Although we could generate triangles at random and then check that they are right triangles using a brute force approach, why would we do that when a variety of equations already let us generate the so-called “pythagorean triples” directly?

(defn pythagorean-triple [m n k]
"Uses Eulcid's formula to generate pythagorean triples."
(map #(* k %) [(- (* m m) (* n n)) (* 2 m n) (+ (* m m) (* n n))]))

(defn pythagorean-perimeters [p]
(let [sq (int (Math/sqrt p))]
(into #{}
(for [n (range 1 sq)
m (range (inc n) sq)
k (range 1 (/ p (+ (* m m) (* n n))))
t [(sort (pythagorean-triple m n k))]
:when (>= p (apply + t))]
t))))

(defn euler-39 []
(let [h (reduce (fn [hsh e]
(if (nil? (hsh e))
(assoc hsh e 1)
(assoc hsh e (inc (hsh e)))))
{}
(map #(apply + %) (pythagorean-perimeters 1000)))]
(reduce #(if (> (h %1) (h %2)) %1 %2) (keys h))))

(time (euler-39)) ;; "Elapsed time: 33.017842 msecs"

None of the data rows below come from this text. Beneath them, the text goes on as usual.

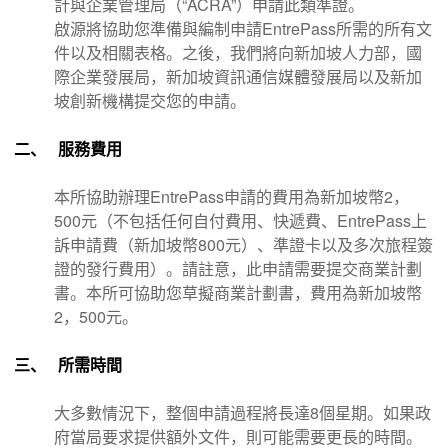
計與企業管理局（“ACRA”）申請此類準證。
啟源將協助您準備與編制申請EntrePass所需的所有文
件以及相關表格。之後，我們將向新加坡人力部，國
際企業發展局，新加坡資訊通信媒體發展局以及新加
坡創新機構提交您的申請。
二、 服務費用
本所協助辦理EntrePass申請的費用為新加坡幣2，
500元（不包括任何自付費用、快遞費、EntrePass上
訴申請費（新加坡幣800元）、準證卡以及多次旅程簽
證的發行費用）。請註意，此申請需要提交商業計劃
書。本所可協助您草擬商業計劃書，費用為新加坡幣
2，500元。
三、 所需時間
大多數情況下，整個申請過程將長達8個星期。如果政
府當局要求提供額外文件，則可能需要更長的時間。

Writing pythagorean-perimeters was a little tricky, but once that was in place, pushing everything into a hashmap was a simple way to record the number of ways a particular perimeter could be formed. Performance seems very good, although I think euler-39 could still be improved somehow by using a standard sequence function…

(defn euler-39 []
(let [h (frequencies (map #(apply + %) (pythagorean-perimeters 1000)))]
(reduce #(if (> (h %1) (h %2)) %1 %2) (keys h))))

Ahh, that’s much better.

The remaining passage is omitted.